• TASK OBJECTIVE:
The entries that follow should be reproduced exactly, with no images carried over.

Records from a collection
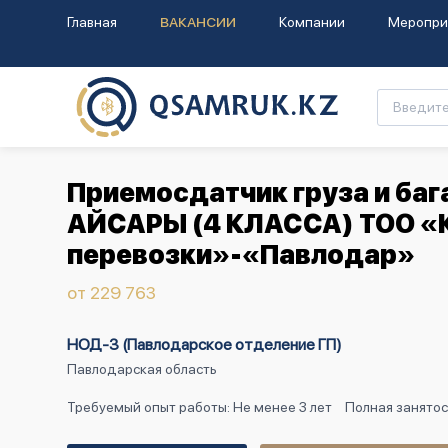
Главная
ВАКАНСИИ
Компании
Меропри
Приемосдатчик груза и ба
АЙСАРЫ (4 КЛАССА) ТОО «
перевозки»-«Павлодар»
от 229 763
НОД-3 (Павлодарское отделение ГП)
Павлодарская область
Требуемый опыт работы: Не менее 3 лет
Полная занятос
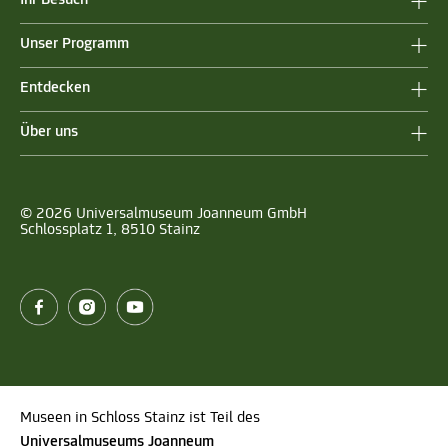
Unser Programm
Entdecken
Über uns
© 2026 Universalmuseum Joanneum GmbH
Schlossplatz 1, 8510 Stainz
Museen in Schloss Stainz ist Teil des
Universalmuseums Joanneum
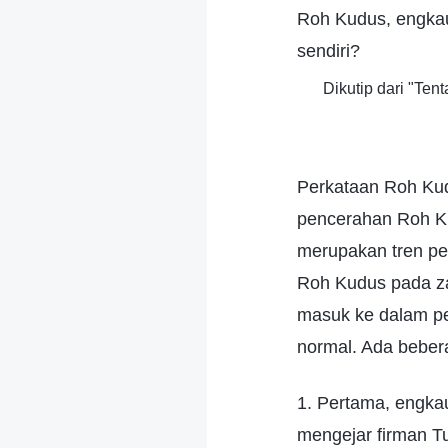
Roh Kudus, engkau
sendiri?
Dikutip dari "Te
Perkataan Roh Ku
pencerahan Roh Ku
merupakan tren pe
Roh Kudus pada za
masuk ke dalam pe
normal. Ada beber
1. Pertama, engka
mengejar firman Tu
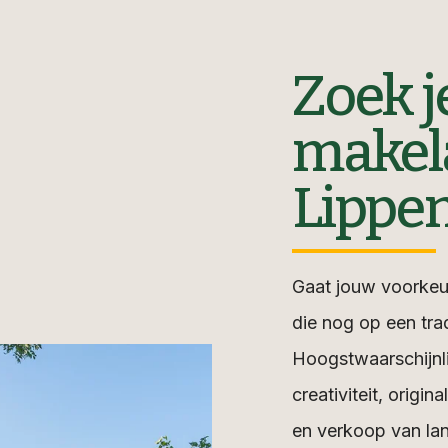
Zoek j
makel
Lippe
Gaat jouw voorkeur
die nog op een tra
Hoogstwaarschijnli
creativiteit, origi
en verkoop van lan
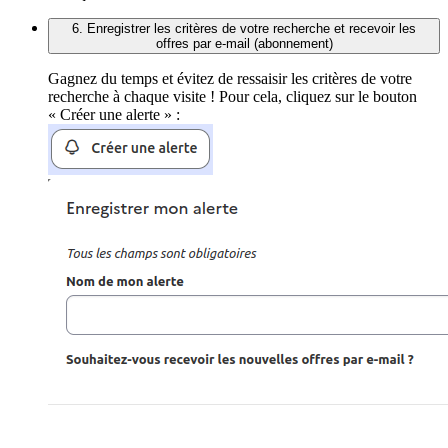
6. Enregistrer les critères de votre recherche et recevoir les
offres par e-mail (abonnement)
Gagnez du temps et évitez de ressaisir les critères de votre
recherche à chaque visite ! Pour cela, cliquez sur le bouton
« Créer une alerte » :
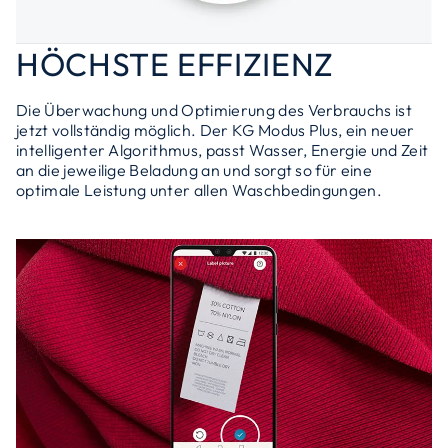
HÖCHSTE EFFIZIENZ
Die Überwachung und Optimierung des Verbrauchs ist
jetzt vollständig möglich. Der KG Modus Plus, ein neuer
intelligenter Algorithmus, passt Wasser, Energie und Zeit
an die jeweilige Beladung an und sorgt so für eine
optimale Leistung unter allen Waschbedingungen.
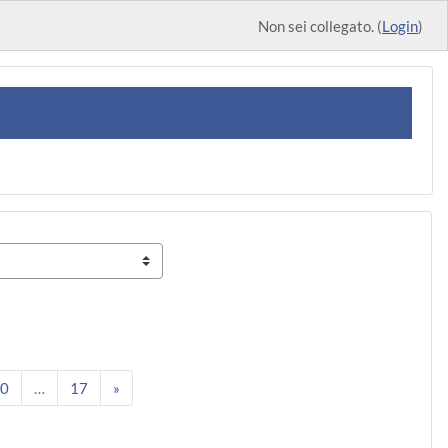
Non sei collegato. (
Login
)
na 9
Pagina 10
Pagina 17
Pagina successiva
0
…
17
»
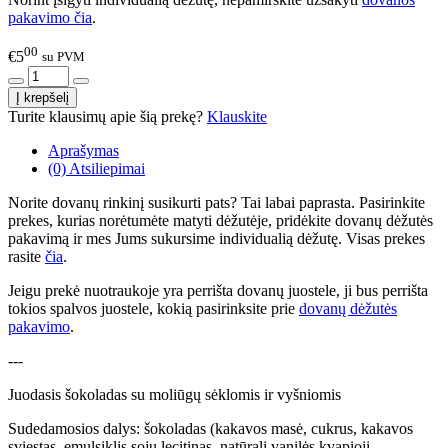
pakavimo čia
.
00
€5
su PVM
Turite klausimų apie šią prekę?
Klauskite
Aprašymas
(0) Atsiliepimai
Norite dovanų rinkinį susikurti pats? Tai labai paprasta. Pasirinkite
prekes, kurias norėtumėte matyti dėžutėje, pridėkite dovanų dėžutės
pakavimą ir mes Jums sukursime individualią dėžutę. Visas prekes
rasite
čia
.
Jeigu prekė nuotraukoje yra perrišta dovanų juostele, ji bus perrišta
tokios spalvos juostele, kokią pasirinksite prie
dovanų dėžutės
pakavimo
.
---
Juodasis šokoladas su moliūgų sėklomis ir vyšniomis
Sudedamosios dalys: šokoladas (kakavos masė, cukrus, kakavos
sviestas, emulsiklis
sojų
lecitinas, natūrali vanilės kvapioji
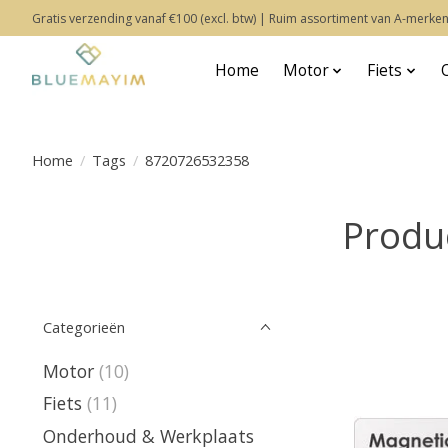
Gratis verzending vanaf €100 (excl. btw) | Ruim assortiment van A-merken
Home
Motor
Fiets
Home
/
Tags
/
8720726532358
Produ
Categorieën
Motor
(10)
Fiets
(11)
Onderhoud & Werkplaats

• THE COMPLETED TASK:
Главная
ВАКАНСИИ
Компании
Меропри
Приемосдатчик груза и ба
АЙСАРЫ (4 КЛАССА) ТОО «
перевозки»-«Павлодар»
от 229 763
НОД-3 (Павлодарское отделение ГП)
Павлодарская область
Требуемый опыт работы: Не менее 3 лет
Полная занятос
Unser Programm
Entdecken
Über uns
© 2026 Universalmuseum Joanneum GmbH
Schlossplatz 1, 8510 Stainz
Museen in Schloss Stainz ist Teil des
Universalmuseums Joanneum
Roh Kudus, engkau
sendiri?
Dikutip dari "Te
Perkataan Roh Ku
pencerahan Roh Ku
merupakan tren pe
Roh Kudus pada za
masuk ke dalam pe
normal. Ada beber
1. Pertama, engka
mengejar firman Tu
Zoek j
makel
Lippe
Gaat jouw voorkeur
die nog op een tra
Hoogstwaarschijnli
creativiteit, origi
en verkoop van lan
6. Enregistrer les critères de votre recherche et recevoir les
offres par e-mail (abonnement)
Gagnez du temps et évitez de ressaisir les critères de votre
recherche à chaque visite ! Pour cela, cliquez sur le bouton
« Créer une alerte » :
HÖCHSTE EFFIZIENZ
Die Überwachung und Optimierung des Verbrauchs ist
jetzt vollständig möglich. Der KG Modus Plus, ein neuer
intelligenter Algorithmus, passt Wasser, Energie und Zeit
an die jeweilige Beladung an und sorgt so für eine
optimale Leistung unter allen Waschbedingungen.
Non sei collegato. (
Login
)
na 9
Pagina 10
Pagina 17
Pagina successiva
0
…
17
»
pakavimo čia
.
00
€5
su PVM
Turite klausimų apie šią prekę?
Klauskite
Aprašymas
(0) Atsiliepimai
Norite dovanų rinkinį susikurti pats? Tai labai paprasta. Pasirinkite
prekes, kurias norėtumėte matyti dėžutėje, pridėkite dovanų dėžutės
pakavimą ir mes Jums sukursime individualią dėžutę. Visas prekes
rasite
čia
.
Jeigu prekė nuotraukoje yra perrišta dovanų juostele, ji bus perrišta
tokios spalvos juostele, kokią pasirinksite prie
dovanų dėžutės
pakavimo
.
---
Juodasis šokoladas su moliūgų sėklomis ir vyšniomis
Sudedamosios dalys: šokoladas (kakavos masė, cukrus, kakavos
sviestas, emulsiklis
sojų
lecitinas, natūrali vanilės kvapioji
Gratis verzending vanaf €100 (excl. btw) | Ruim assortiment van A-merken
Home
Motor
Fiets
Home
/
Tags
/
8720726532358
Produ
Categorieën
Motor
(10)
Fiets
(11)
Onderhoud & Werkplaats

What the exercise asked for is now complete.